题型:阅读理解 题类:常考题 难易度:普通
广东省深圳市沙井中学2016-2017学年高二下学期英语期末考试试卷
A few months after we moved to a small city in France, I wanted to meet my husband for lunch at the university where he worked. I got lost. I had to call him for help. One of his friends said to him later, "How could she get lost? She just needed to go straight."
Well, no. That's the problem. You never "just go straight", because France is the land of roundabouts (弯道). Highways, major streets, little village lanes – if you go straight long enough, you'll end up going in circles.
Even after a year here, I'd still get lost going to the grocery store, or just about anywhere that wasn't within a hundred yards of my house.

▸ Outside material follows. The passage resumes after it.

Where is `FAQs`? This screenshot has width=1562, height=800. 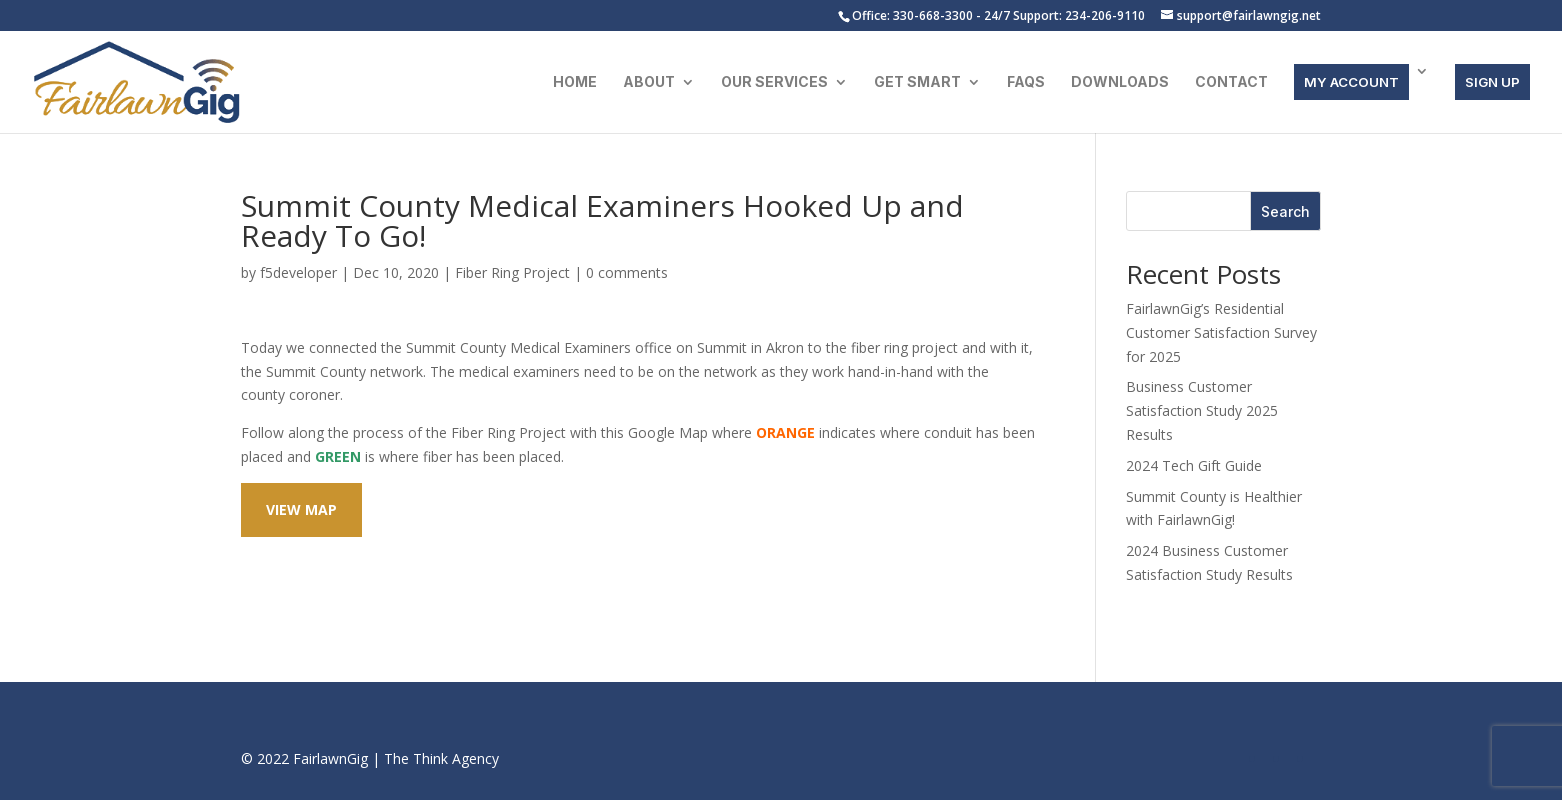 FAQs is located at coordinates (1026, 82).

I admit I have a horrible sense of direction, can't read a map, and am not such a good driver. Plus, I've been spoiled (宠坏) by living in American cities, where you just indeed need to "go straight". But in France, driving became my nightmare — the roads are roundabouts within roundabouts.
Finally I found a solution: a GPS program on my smart phone. I rely on it to get anywhere, even places I've been.
But it does leave me feeling very bad and helpless when, often, the program doesn't work, can't find a GPS signal, or gives wrong information. I'd have to wait until my GPS gets recovered, or else I use my old solution: I call my husband. Is the GPS making us more stupid, or helping us going around more? In my case, it's probably both.